Şöyle bir örnek vereyim Mesala Atatürk kominizme kesinlikle sicak bakmamıştır ama Komünist ihtilalin olması kurtuluş savaşımızın başarıya ulaşmasını kolaylaştırmıştır.Bunuda inkar edemeyiz yani birşey yanlış diye onu kendi çıkarımıza uygun kullanmıcaz diye bişey olamaz stratejik olarak.
Yine hilafette ayni şey geçerli cahil halkı harekete geçirmek için halifeye dualar okunarak açılan meclisi unutmayalım.Yanlış ama o şartlar onu gerektiriyor.

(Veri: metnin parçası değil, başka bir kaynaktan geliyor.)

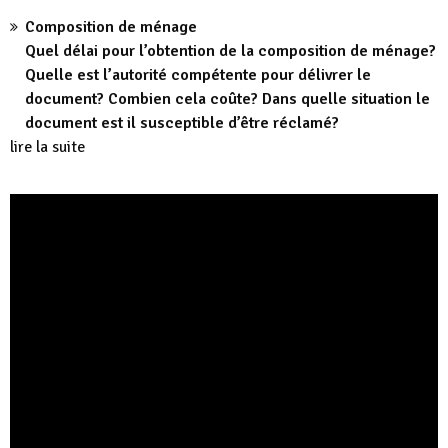
Composition de ménage
Quel délai pour l’obtention de la composition de ménage?
Quelle est l’autorité compétente pour délivrer le
document? Combien cela coûte? Dans quelle situation le
document est il susceptible d’être réclamé?
lire la suite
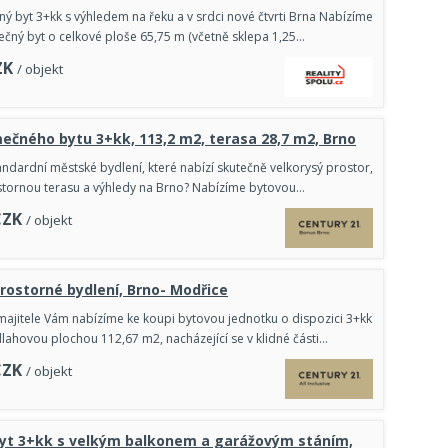
ý byt 3+kk s výhledem na řeku a v srdci nové čtvrti Brna Nabízíme
mečný byt o celkové ploše 65,75 m (včetně sklepa 1,25…
ZK
/ objekt
mečného bytu 3+kk, 113,2 m2, terasa 28,7 m2, Brno
ndardní městské bydlení, které nabízí skutečně velkorysý prostor,
stornou terasu a výhledy na Brno? Nabízíme bytovou…
CZK
/ objekt
rostorné bydlení, Brno- Modřice
ajitele Vám nabízíme ke koupi bytovou jednotku o dispozici 3+kk
lahovou plochou 112,67 m2, nacházející se v klidné části…
CZK
/ objekt
byt 3+kk s velkým balkonem a garážovým stáním,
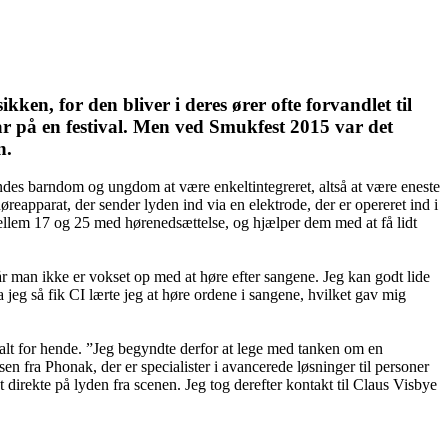
en, for den bliver i deres ører ofte forvandlet til
år på en festival. Men ved Smukfest 2015 var det
n.
ndes barndom og ungdom at være enkeltintegreret, altså at være eneste
eapparat, der sender lyden ind via en elektrode, der er opereret ind i
ellem 17 og 25 med hørenedsættelse, og hjælper dem med at få lidt
år man ikke er vokset op med at høre efter sangene. Jeg kan godt lide
jeg så fik CI lærte jeg at høre ordene i sangene, hvilket gav mig
timalt for hende. ”Jeg begyndte derfor at lege med tanken om en
 fra Phonak, der er specialister i avancerede løsninger til personer
 direkte på lyden fra scenen. Jeg tog derefter kontakt til Claus Visbye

Son dediğiniz ise kesinlikle doğru hatta ben 1 adım daha ileri gidim.Orta Asya Türk devletlerini bizden çok daha şerefli görüyorum.Özellikle Kazakistan Abd üstünü catır catır kapattı.
Şimdi söylemeliyim ki bu örnekler, konuyla uyuşmuyor.
Öncelikle Bolşevik İhtilâli ayrıdır, Bolşeviklerle işbirliği apayrıdır. Bolşeviklerle işbirliği, yalnızca İstiklâl Savaşı'na verilen yardımla sınırlı değildir. Kurulan genç Türkiye Cumhuriyeti, kalkınırken de Bolşevik Rusya ile işbirliği yapmıştır. Gazi'nin öngörüsü, ileride yıkılacak/dağılacak olan bu birliğin bünyesinde barınan Türkleri sahipsiz bırakmamakla, birilerine yem etmemekle ilgilidir. (Yani "birileri bunları dağıtsın da, biz de Türkleri kapalım" mantığı yoktur.) Keza oldukça haklıdır, ancak Türkiye Cumhuriyeti -bu dağılma sonrası- buna hazır olmadığı gibi kendini de başkalarına yem etmiştir.
Bunun dışında birileri, Türkleri, yaşadıkları ve Türklerin yönetmediği bir devlette ayaklandırıyorsa, bu Türklerin hiçbir ölçüde yararına olmayacaktır diyorum. Sömürgeci mantığı budur, sonrasını düşünerek hareket eder -ki bunu yapmaktaki amacı sonrası içindir-, kendinden başkasına kazandırmaz. Güçlüysen duruma müdahale edersin, değilsen oturur izlersin; akape gibi Türk düşmanı hükûmete sahip bir devletsen de bu sömürgeciye destek vermekten çekinmezsin.
İkinci örneğe gelirsek;
Bir defa oturmuş bir laiklik yoktur, hatta laiklik yoktur, hatta ve hatta devlet yoktur, hatta ve hatta ve hatta Meclis daha yeni kurulmaktadır. Buna bir devlet izlencesi denilemez, bahsettiğiniz gibi, o günün koşullarında o uygundu, o yasaldı, o doğruydu ve işin dua kısmı samimîdir(çünkü Allah'a vatan ve milletin kurtuluşu için dua edilmiştir ve bahsi geçen makamlar devlet simgesidir, haliyle dualarda yerini almıştır) denilebilir.
Bu işin bir yönü; diğer yönü ise halifenin aynı zamanda padişah olmasıdır. Bu tutum, ilgili örnekteki duruma sessiz kalmak olarak açıklanabilir -ki bu da olsa olsa, başlattığı mücadelenin bozulmaması ve birlik olunması için takınılan bir tutumdur, bir yöntemdir denilebilir.
Haydi işi kolaylaştırıp bu bir kullanmadır diyelim:
Kullanılan, beraberindekilerinin ve milletin kutsal saydığı padişahlık ve hilâfet makamına duyulan saygı ve sevgidir; bu kullanmanın neden yapıldığı oldukça açıktır. Buradaki mantıkla, A devletinin B devleti topraklarında yaşan Türkleri ayaklandırmasına "onlar ayaklandırsın da sonra ben müdehale ederim" diyerek sessiz kalma ya da bu durumu kullanma mantığı birbiriyle uyuşmaz, ilgisi yoktur.
Ayrıca ikinci mantığı uygulayanın en azından A devletinden güçlü olması gerekir ki sonrasında denetimi ele geçirebilsin. A devletinden güçlü olan bir devlet de, oturup olanları izlemez.